Postado em 17 de janeiro de 2022 às 11h00m

Post. N. =  0.410

Profissional com roupa de proteção pulveriza desinfetante em uma fila para testes de Covid-19 em massa na cidade de Tianjin, no norte da China, em 9 de janeiro de 2022 — Foto: Chinatopix via AP
Profissional com roupa de proteção pulveriza desinfetante em uma fila para testes de Covid-19 em massa na cidade de Tianjin, no norte da China, em 9 de janeiro de 2022 — Foto: Chinatopix via AP

A economia da China se recuperou em 2021, registrando a maior taxa de crescimento em uma década, mas o resultado do 4º trimestre do ano mostrou desaceleração frente ao 3º trimestre, de acordo com os dados da Agência Nacional de Estatísticas divulgados nesta segunda-feira (17)

O Produto Interno Bruto (PIB) da segunda maior economia do mundo cresceu 8,1% em 2021, a maior expansão desde 2011. O resultado ficou bem acima da meta do governo de "acima de 6%" e do crescimento de 2020, que foi revisado para de 2,2% – taxa mais fraca em 44 anos.

A forte expansão em 2021 foi impulsionadas por exportações robustas. A China é o maior parceiro comercial do Brasil e registrou superávit comercial recorde no ano passado.

No 4º trimestre, a expansão em ritmo anual foi de 4%, após uma alta de 4,9% no 3º trimestre, em meio a sinais de enfraquecimento do consumo e de desaceleração do setor imobiliário. O resultado veio acima do esperado mas ainda no ritmo mais fraco desde o 2º trimestre de 2020.

Desempenho trimestral do PIB da China — Foto: Economia g1
Desempenho trimestral do PIB da China — Foto: Economia g1

Frente aos 3 meses anteriores, o PIB cresceu 1,6% no 4º trimestre, ante expectativas de um aumento de 1,1% e após uma expansão de 0,7% no 3º trimestre, mostraram os dados oficias pouco depois de o banco central agir para impulsionar a economia com um corte na taxa de empréstimo pela primeira vez desde o início de 2020.

"No momento, a pressão de baixa sobre a economia da China ainda é relativamente grande, e o crescimento do emprego e da renda é limitado", disse Ning Jizhe, chefe da agência, segundo informou a agência Reuters.

Corte na taxa de empréstimo

A economia da China começou 2022 com força, mas economistas projetam que o crescimento vai desacelerar nos próximos meses.

O banco central cortou inesperadamente os custos de seus empréstimos de médio prazo pela primeira vez desde abril de 2020, levando alguns analistas a esperar mais afrouxamento da política monetária este ano para proteção contra o crescente risco de calote das incorporadoras.

O Banco do Povo da China informou que vai reduzir a taxa de juros sobre 700 bilhões de iuanes (US$ 110,19 bilhões) em empréstimos de seu instrumento de médio prazo de um ano (MLF, na sigla em inglês) para algumas instituições financeiras em 10 pontos básicos, de 2,95% para 2,85%.

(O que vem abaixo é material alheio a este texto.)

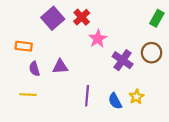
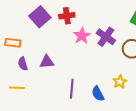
red cross: (82, 17) -> (67, 16), turned 35
purple cross: (123, 60) -> (106, 37), moved
yellow star: (136, 97) -> (120, 82), moved

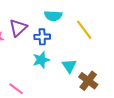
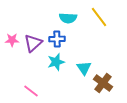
purple triangle: (18, 28) -> (33, 43), moved
yellow line: (84, 30) -> (99, 17), moved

"Esperamos que o suporte impeça o crescimento de cair abaixo de 5% de forma significativa em 2022. Isso inclui o corte do MLF (instrumento de empréstimo de médio prazo) hoje. De forma mais geral, projetamos fortes gastos com infraestrutura, crescimento robusto do crédito e suporte para o setor imobiliário este ano", disse Louis Kuijs, chefe de economia da Ásia da Oxford Economics.

O presidente da China, Xi Jinping, afirmou nesta segunda-feira que seu país está totalmente confiante em relação a seu desenvolvimento econômico e que a força geral da economia é sólida.

A China continuará com reformas e sua abertura, acrescentou Xi durante discurso na conferência virtual Davos Agenda do Fórum Econômico Mundial. O evento anual acontece online novamente devido à pandemia de coronavírus.